The Senegalese tied the match after a corner kick that Souaré sent to the farthest post, where Balde took advantage of the spaces that the defense left and gave his country hope with a superb header.
Mexico can't afford to make this kind of mistakes against Japan, who is fast and skilled and their technique is better than the African team.
Mexico tends to lose their temper when things are not going their way. This has to do with mentality, which many times seems to be hesitant.
When El Tri starts to despair, players start losing the ball and allow the other squad to gain confidence.
This results in adverse situations, like the one we saw today. After Senegal grabbed their first goal, Mexicans were lost, which led to confusion and, lastly, to the tying goal.
Keeping the game and a cool head is a must for next week's game. Japan is a team, and a nation for that matter, that manages to leave their emotions outside the pitch, thus being one of the strongest squads mentally speaking.
Giovani dos Santos, Marco Fabián and Oribe Peralta are skilled players that know how to attack and unbalance the defense. However, they have wasted a lot of goal opportunities, which later become a burden.
Against Senegal, dos Santos had one of the clearest chances to score. After several wall passes he decided to make the play showier than it already was and sent the ball back to Peralta. The defense rejected the pass and Mexico lost its chance.
Same thing happens when the forwards send the ball away from the goal, even when they are in front of the keeper with no defensive players around them.
It doesn't matter if you are winning by one or by five goals, you have to stay focused and in control of the match.
After scoring the second goal, El Tri started to fool around and gave Senegal a lot of room and opportunity to control the ball.
The African squad didn't hesitate and in seven minutes tied the game, which put Mexico in a tough and compromising situation.
El Tri needs to understand that Japan is not going to give away anything and that their physical condition is wonderful, quite a contract from Senegal's players who were so tired that they were falling down in the overtime.
Mexico has always had a bad habit: adjust to the rival's pace. It's been clear in all four matches that El Tri has played that they lack of a rhythm of their own.

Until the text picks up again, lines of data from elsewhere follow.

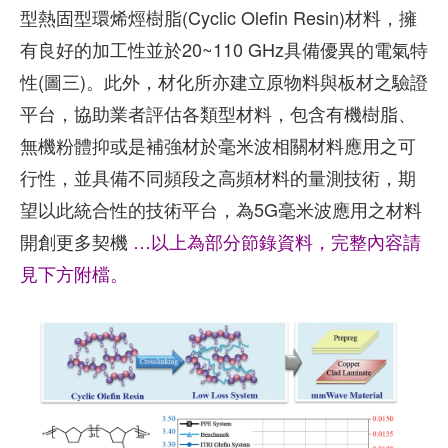
型熱固型環烯烴樹脂(Cyclic Olefin Resin)材料，擁
有良好的加工性並於20~110 GHz具備優異的電氣特
性(圖三)。此外，材化所亦建立原物料與板材之驗證
平台，協助業者評估各類型材料，包含有機樹脂、
無機粉體抑或是補強材於毫米波相關材料應用之可
行性，並具備不同頻段之高頻材料的量測技術，期
望以此統合性的技術平台，為5G毫米波應用之材料
開創更多契機
…以上為部分節錄資料，完整內容請
見下方附檔。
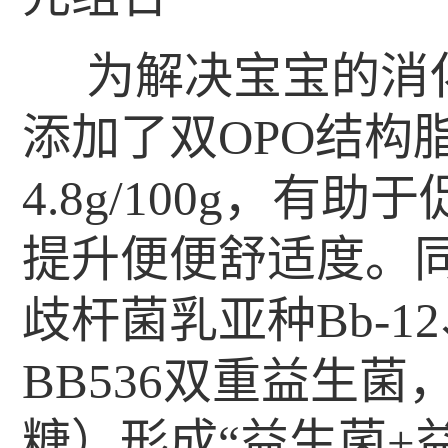
为解决宝宝的消
添加了双OPO结构
4.8g/100g，
提升便便舒适度。
歧杆菌乳亚种Bb-
BB536双重益生
糖）形成“益生菌+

Instead, the Mexicans let the others play and they give them enough space, which results in controlling the midfield and putting El Tri in distress. This happens because the defense is not in its best moment and they take a lot of time to recover the ball.
When the Mexicans accomplish to get it back, they don't retain it long enough, which means they can't create plays calmly. So instead they depend on a individual effort, wall passes or crosses to have a shot to score.

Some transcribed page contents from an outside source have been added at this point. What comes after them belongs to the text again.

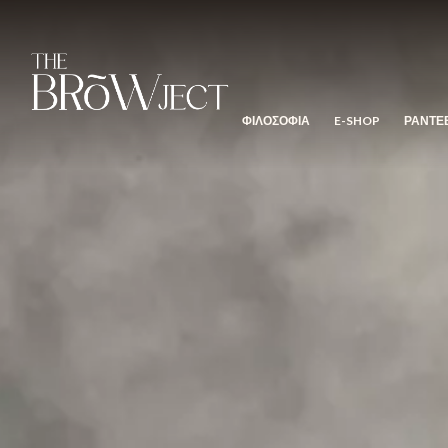
ΦΙΛΟΣΟΦΙΑ
E-SHOP
ΡΑΝΤΕ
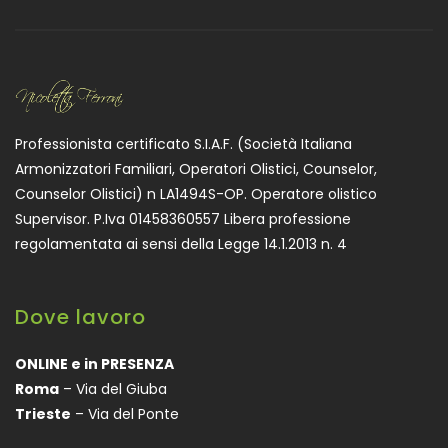
Professionista certificato S.I.A.F. (Società Italiana
Armonizzatori Familiari, Operatori Olistici, Counselor,
Counselor Olistici) n LA1494S-OP. Operatore olistico
Supervisor. P.Iva 01458360557 Libera professione
regolamentata ai sensi della Legge 14.1.2013 n. 4
Dove lavoro
ONLINE e in PRESENZA
Roma
– Via del Giuba
Trieste
– Via del Ponte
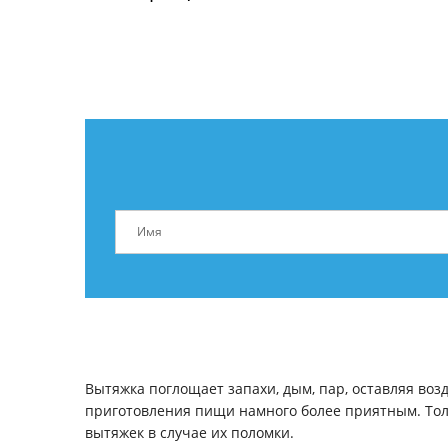
Вытяжка поглощает запахи, дым, пар, оставляя во
приготовления пищи намного более приятным. Толь
вытяжек в случае их поломки.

Mexico will have two main concerns: Yuki Otsu and Kensuke Nagai. These two can play with eyes wide shut and still manage to complete passes and score goals.
Otsu, an attacking midfielder that plays for Borussia Mönchengladbach, has scored against Spain and Egypt, while Nagai, a born striker, did it in front of Morocco and Egypt.

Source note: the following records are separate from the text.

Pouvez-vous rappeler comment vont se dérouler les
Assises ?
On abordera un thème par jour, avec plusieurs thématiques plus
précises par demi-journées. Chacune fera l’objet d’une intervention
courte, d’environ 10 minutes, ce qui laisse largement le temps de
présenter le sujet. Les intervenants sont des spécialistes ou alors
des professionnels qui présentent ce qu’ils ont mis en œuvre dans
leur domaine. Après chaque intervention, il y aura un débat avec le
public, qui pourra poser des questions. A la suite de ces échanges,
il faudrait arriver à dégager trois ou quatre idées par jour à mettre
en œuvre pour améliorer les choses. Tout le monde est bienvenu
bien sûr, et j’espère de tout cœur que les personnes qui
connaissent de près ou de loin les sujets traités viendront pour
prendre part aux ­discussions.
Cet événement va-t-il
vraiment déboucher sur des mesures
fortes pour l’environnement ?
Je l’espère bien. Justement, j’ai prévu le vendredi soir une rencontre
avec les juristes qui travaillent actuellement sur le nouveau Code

Japan knows where to be to defeat Mexico. In their friendly match, two weeks ago, they opened the score after 52 seconds. This happened because the defense couldn't complete a series of passes and Hiroshi Kiyotake stole the ball and gave it to Nagai.
The striker crossed the ball, from the right sideline, and Keigo Higashi sent it to the net. Then, at the 86th Nagai made a powerful shot from outside the penalty area to put the score 2-1.
El Tri can't rely on Jesús Corona in every dangerous play; all the lines must do their work and to neutralize the Japanese attack, but the work must start in the midfield.
Unfortunately for Mexico, Héctor Herrera, one of the most accurate and tough midfielders, will miss the match—he has received two yellow cards.
It's time for Carlos Salcido and Jorge Enríquez to step up and make a real difference.